National Guard troops completed operations in northwest Wisconsin Sept. 10, signaling an end to their mission of assisting with debris cleanup and road repairs resulting from the summer storms.
Maj. Gen. Don Dunbar, Wisconsin’s adjutant general, called members of the Wisconsin National Guard to northwestern Wisconsin following a state of emergency declaration by Gov. Scott Walker.
“I really appreciated the opportunity to work closely with officials from local, state, and federal agencies,” said Maj. Joseph Davison, the officer in charge of Joint Task Force-Engineer, or, JTF-EN, created for this operation. “And to jointly analyze problems in order to develop options to solve them.”
The task force was primarily comprised of members of the Wisconsin Army National Guard’s 724th Engineering Battalion and the Wisconsin Air National Guard’s 128th Civil Engineering Squadron. JTF-EN had three primary mission sets in its response: debris clearance, road repair, and township road damage assessments.
National Guard personnel served to augment town and county personnel in cleanup efforts.
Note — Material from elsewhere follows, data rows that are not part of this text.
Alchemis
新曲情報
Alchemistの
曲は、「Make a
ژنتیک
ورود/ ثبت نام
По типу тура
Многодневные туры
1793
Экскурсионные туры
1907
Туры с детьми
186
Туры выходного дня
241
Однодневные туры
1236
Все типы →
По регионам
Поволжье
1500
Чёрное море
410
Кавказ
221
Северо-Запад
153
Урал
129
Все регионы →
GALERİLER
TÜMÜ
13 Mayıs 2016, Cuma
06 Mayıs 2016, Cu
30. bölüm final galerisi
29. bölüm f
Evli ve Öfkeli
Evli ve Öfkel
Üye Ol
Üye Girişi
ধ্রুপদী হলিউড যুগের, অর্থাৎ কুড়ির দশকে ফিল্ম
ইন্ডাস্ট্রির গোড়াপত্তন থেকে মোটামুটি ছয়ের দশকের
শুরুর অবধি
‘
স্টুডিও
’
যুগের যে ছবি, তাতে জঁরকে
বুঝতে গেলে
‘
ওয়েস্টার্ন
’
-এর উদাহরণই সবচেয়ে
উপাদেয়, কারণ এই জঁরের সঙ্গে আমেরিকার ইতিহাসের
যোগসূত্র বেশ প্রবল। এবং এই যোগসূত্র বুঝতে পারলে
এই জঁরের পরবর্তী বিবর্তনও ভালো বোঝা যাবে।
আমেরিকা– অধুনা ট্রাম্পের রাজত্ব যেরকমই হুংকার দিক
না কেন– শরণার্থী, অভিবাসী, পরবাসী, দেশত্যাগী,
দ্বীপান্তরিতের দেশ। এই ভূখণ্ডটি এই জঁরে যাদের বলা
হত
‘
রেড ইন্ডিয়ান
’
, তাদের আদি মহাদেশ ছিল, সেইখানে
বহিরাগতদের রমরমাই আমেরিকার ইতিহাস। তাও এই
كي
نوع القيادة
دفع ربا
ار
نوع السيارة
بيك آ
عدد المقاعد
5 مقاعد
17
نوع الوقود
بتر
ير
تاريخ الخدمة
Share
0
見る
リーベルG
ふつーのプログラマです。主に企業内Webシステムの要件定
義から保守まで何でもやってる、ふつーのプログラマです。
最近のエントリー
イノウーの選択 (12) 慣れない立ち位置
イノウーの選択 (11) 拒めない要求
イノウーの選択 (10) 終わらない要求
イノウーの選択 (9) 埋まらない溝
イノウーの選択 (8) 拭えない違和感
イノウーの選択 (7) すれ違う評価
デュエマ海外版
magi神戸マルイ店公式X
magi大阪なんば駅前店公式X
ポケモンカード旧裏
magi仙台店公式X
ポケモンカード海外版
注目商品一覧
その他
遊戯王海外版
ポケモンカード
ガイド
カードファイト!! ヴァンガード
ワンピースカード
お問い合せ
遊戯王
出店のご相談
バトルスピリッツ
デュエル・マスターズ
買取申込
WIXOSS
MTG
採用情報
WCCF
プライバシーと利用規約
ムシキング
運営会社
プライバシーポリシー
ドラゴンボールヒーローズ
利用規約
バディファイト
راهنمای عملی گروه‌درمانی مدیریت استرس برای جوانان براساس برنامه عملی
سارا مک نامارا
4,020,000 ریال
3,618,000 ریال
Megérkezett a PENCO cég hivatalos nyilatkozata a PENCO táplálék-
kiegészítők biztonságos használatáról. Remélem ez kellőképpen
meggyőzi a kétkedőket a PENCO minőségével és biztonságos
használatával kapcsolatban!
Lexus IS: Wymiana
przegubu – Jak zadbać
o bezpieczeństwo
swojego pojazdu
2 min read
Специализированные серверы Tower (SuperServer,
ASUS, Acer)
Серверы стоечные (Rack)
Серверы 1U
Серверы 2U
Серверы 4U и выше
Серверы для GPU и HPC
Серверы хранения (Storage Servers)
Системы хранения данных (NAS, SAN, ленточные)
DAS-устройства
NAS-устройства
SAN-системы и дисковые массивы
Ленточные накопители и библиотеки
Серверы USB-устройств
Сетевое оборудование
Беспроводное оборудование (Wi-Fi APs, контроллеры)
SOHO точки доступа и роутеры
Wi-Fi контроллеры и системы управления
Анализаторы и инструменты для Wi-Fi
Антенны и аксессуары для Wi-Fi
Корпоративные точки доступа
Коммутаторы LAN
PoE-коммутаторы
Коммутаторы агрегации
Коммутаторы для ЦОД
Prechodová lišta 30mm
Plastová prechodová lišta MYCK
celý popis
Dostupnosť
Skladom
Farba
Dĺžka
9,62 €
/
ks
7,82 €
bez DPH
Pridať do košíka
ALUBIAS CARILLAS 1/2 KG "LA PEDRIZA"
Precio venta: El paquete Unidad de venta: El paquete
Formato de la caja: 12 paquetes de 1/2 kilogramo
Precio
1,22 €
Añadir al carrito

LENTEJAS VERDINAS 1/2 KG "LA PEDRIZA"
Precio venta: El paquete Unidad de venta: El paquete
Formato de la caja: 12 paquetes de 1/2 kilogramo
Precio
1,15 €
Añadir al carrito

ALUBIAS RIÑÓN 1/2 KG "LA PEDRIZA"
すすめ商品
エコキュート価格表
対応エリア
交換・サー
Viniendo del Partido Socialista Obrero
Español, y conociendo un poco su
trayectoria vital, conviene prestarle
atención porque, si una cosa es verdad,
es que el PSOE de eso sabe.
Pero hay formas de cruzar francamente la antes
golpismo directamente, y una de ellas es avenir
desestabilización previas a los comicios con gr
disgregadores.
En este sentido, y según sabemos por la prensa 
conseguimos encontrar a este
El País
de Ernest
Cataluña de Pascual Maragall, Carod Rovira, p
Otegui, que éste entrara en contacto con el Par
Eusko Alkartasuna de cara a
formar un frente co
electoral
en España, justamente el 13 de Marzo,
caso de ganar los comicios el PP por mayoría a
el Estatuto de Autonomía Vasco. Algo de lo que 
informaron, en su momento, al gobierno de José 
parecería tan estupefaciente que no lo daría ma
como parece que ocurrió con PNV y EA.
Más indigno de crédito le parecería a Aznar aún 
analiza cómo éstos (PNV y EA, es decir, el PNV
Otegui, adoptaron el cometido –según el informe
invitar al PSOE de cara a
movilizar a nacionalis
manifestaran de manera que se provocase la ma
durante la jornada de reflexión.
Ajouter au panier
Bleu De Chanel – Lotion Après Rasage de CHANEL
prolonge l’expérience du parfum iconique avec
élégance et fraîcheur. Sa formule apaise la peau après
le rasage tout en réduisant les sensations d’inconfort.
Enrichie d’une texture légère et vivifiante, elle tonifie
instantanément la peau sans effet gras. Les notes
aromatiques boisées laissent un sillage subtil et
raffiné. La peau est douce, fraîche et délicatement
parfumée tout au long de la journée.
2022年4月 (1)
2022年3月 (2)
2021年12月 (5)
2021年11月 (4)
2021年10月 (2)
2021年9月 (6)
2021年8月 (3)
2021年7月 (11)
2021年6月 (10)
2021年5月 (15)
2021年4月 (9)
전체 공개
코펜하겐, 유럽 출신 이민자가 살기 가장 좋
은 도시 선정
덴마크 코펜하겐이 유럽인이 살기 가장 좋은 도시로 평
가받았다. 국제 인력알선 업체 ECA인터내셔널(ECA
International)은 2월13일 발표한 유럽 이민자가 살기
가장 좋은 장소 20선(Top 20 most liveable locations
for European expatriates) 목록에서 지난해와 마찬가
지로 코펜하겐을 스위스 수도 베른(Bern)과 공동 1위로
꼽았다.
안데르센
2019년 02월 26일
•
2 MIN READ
They worked in conjunction with township and county government, Wisconsin Emergency Management, the Wisconsin Department of Transportation, and the U.S. Forest Service.
The Guard’s road assessment teams assisted local municipalities that lacked capacity to provide timely information to FEMA and Wisconsin Emergency Management. The teams documented description, size, and location of 180 damaged sites then built project worksheets to provide the Department of Transportation cost estimates for the repair projects.
Three debris removal teams, two Air and one Army, operated in Bayfield and Sawyer counties to remove downed trees from roadways and roadside ditches. The teams also felled 166 trees that were partially blown over and deemed unsafe. These missions took 2,550 person-hours and 277 dump-truck loads.
In Bayfield, Ashland, and Iron counties, JTF-EN carried out five missions to repair portions of washed out and rutted roads, replace culverts, and regrade the surface of roads. More than 6,000 person-hours and 11,900 cubic yards of fill material went into these missions.
Davison served previously as a staff officer in Wisconsin’s Joint Operations Center during the major flooding events in 2008. He drew heavily on that experience to lead JTF-EN — however, this situation gave him the chance to directly influence operations in the field.
“Through taking these lessons learned, I’m confident we can put in place plans and procedures that will enhance our posture and readiness for future domestic operations,” Davison said. “This operation demonstrated to me that if a problem or a request for assistance is not clearly understood than the response will rarely be appropriate. It is critical that we continue to leverage experts from local, state, and federal agencies to gather facts and jointly recommend a plan that will best provide the most appropriate assistance to the municipality in need.”
As the first military responder in the homeland, the Wisconsin National Guard will draw upon these lessons to be better prepared for similar future missions.
Between 8 to 12 inches of rain fell within a few hours July 12, resulting in flooding and severe damage to numerous roads and highways, as well as private property. Saxon Harbor in Iron County, Wis., was also heavily damaged.
Four Soldiers of Company F, 2nd Battalion, 238th Aviation also completed a medevac mission July 13, providing helicopter transport so five stranded dialysis patients could receive treatment.
More than 75 members of the Wisconsin National Guard were activated at the height of operations.